Mama Kat's Losin' It Writing Prompt September 1, 2011: Write about a time you disappointed yourself

2.) Write about a time you disappointed yourself.


Well, this isn't a difficult writing prompt is it? I write about it all the time. My life seems to be a constant disappointment to myself. The more difficult prompt might be "write about a time you were proud of yourself". But, I digress. Most recently, I suppose, I've been obsessing about something. There really is no other way to describe it. Obsession is kind of what I do. I get it into my head and then think about it until it's all I can think about and then I've blown it completely out of proportion and what it began as was nothing more than a passing comment or a glance or a touch and now I've thought it to death.

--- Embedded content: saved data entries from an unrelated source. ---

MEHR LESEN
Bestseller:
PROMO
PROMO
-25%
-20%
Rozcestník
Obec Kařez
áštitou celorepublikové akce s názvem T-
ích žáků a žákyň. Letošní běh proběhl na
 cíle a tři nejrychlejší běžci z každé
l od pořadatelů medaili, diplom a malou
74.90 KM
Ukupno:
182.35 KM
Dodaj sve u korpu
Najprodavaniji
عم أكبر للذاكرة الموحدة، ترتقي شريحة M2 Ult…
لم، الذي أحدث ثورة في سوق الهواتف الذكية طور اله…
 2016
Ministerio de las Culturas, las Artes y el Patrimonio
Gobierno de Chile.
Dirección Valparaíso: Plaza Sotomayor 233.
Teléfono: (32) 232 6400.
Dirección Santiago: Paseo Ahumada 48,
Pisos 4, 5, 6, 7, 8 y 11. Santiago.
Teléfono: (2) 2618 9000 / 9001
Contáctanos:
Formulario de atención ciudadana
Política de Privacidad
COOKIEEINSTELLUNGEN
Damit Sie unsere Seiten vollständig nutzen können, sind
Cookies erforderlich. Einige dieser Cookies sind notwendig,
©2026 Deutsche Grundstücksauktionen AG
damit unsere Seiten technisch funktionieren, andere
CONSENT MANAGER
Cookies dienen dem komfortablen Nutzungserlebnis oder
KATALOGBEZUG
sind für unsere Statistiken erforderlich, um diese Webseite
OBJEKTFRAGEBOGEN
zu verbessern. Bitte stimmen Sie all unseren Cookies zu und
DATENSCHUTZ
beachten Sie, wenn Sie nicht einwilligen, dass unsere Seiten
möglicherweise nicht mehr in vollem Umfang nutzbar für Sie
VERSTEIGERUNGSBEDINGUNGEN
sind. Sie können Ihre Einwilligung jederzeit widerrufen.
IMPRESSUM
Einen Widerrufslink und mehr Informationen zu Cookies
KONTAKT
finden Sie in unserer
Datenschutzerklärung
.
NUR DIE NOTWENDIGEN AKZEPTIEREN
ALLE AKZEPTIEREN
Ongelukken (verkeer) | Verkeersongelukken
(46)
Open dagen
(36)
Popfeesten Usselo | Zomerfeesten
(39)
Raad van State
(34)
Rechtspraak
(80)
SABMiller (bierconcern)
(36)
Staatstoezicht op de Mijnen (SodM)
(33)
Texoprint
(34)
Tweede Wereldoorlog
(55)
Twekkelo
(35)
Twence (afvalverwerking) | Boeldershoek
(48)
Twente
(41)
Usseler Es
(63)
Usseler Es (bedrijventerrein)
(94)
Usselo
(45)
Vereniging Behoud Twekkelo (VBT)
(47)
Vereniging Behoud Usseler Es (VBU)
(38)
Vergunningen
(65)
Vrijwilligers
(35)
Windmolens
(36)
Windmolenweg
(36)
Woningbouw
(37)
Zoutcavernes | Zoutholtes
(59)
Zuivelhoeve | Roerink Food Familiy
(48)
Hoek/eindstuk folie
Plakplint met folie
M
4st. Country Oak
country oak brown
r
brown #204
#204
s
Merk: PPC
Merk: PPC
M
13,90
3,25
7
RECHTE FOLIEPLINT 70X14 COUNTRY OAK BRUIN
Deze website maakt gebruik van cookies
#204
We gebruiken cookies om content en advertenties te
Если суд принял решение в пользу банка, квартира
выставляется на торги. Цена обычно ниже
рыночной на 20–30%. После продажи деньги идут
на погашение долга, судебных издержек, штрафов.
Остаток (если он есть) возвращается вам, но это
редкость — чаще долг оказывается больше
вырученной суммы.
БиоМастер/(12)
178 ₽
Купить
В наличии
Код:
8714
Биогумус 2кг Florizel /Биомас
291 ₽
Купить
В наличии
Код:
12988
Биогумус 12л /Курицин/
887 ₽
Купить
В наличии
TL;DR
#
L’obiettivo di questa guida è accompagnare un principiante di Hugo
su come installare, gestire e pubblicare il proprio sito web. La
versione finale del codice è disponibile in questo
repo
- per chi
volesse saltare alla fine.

What the hell is wrong with me? I really do want to be like normal people. (Though, who gets to decide what's normal, right?) I just can't get this out of my head and I can't write it down and I can't talk about it because I don't think my family or friends would understand. Or they probably wouldn't understand what I've blown up a nothing into. They would probably understand the nothing. How funny. But I can't go back to the nothing. It's already gone. I occasionally think about when it was nothing, but my brain has the incredible, surprisingly super-fast ability to fast-forward to what everything has exploded into and all of a sudden I can't even see what all of this began as.


So disappointed in myself, yet again. Just one more thing to add to the rapidly increasing pile of things I do or have do and probably will do to disappoint myself.